We thank Professor Steven Williams of Smith College, MA, USA and the NIAID/NIH Filariasis Research Reagent Repository Center (FR3) for supplying the O. volvulus cDNA libraries. We thank the people of the villages around Kumba, Cameroon (Marumba I, Marumba II, Boa Bakundu, Bombanda, and Bombele), who participated in the study and the personnel at the Tropical Medicine Research Station for help throughout the course of the clinical study.
The authors have declared that no competing interests exist.

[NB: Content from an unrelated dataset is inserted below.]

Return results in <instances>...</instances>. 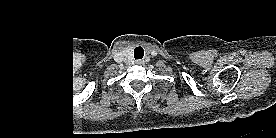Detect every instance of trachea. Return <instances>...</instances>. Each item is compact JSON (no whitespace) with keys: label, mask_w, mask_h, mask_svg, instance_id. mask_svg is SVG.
Instances as JSON below:
<instances>
[{"label":"trachea","mask_w":276,"mask_h":138,"mask_svg":"<svg viewBox=\"0 0 276 138\" xmlns=\"http://www.w3.org/2000/svg\"><path fill=\"white\" fill-rule=\"evenodd\" d=\"M144 56V50L142 47H136L134 50V58L135 59H142Z\"/></svg>","instance_id":"trachea-1"}]
</instances>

This project received financial support from the National Institutes of Health (NIH) and from the United States Department of State through the J. Williams Fulbright Fellowship Programme as follows: The serum samples used in this study were collected previously by SL for similar studies using a grant from the NIH (grant No. AI42328). Molecular Biology reagents were also procured previously by SL for other studies using the NIH funds. FCN was a visiting Fulbright scholar from Cameroon, and his 9-month stay in the United States was sponsored by a travel fellowship from the J. Williams Fulbright Fellowship Programme of the United States Department of State (exchange visitor programme). The funders had no role in study design, data collection and analysis, decision to publish, or preparation of the manuscript.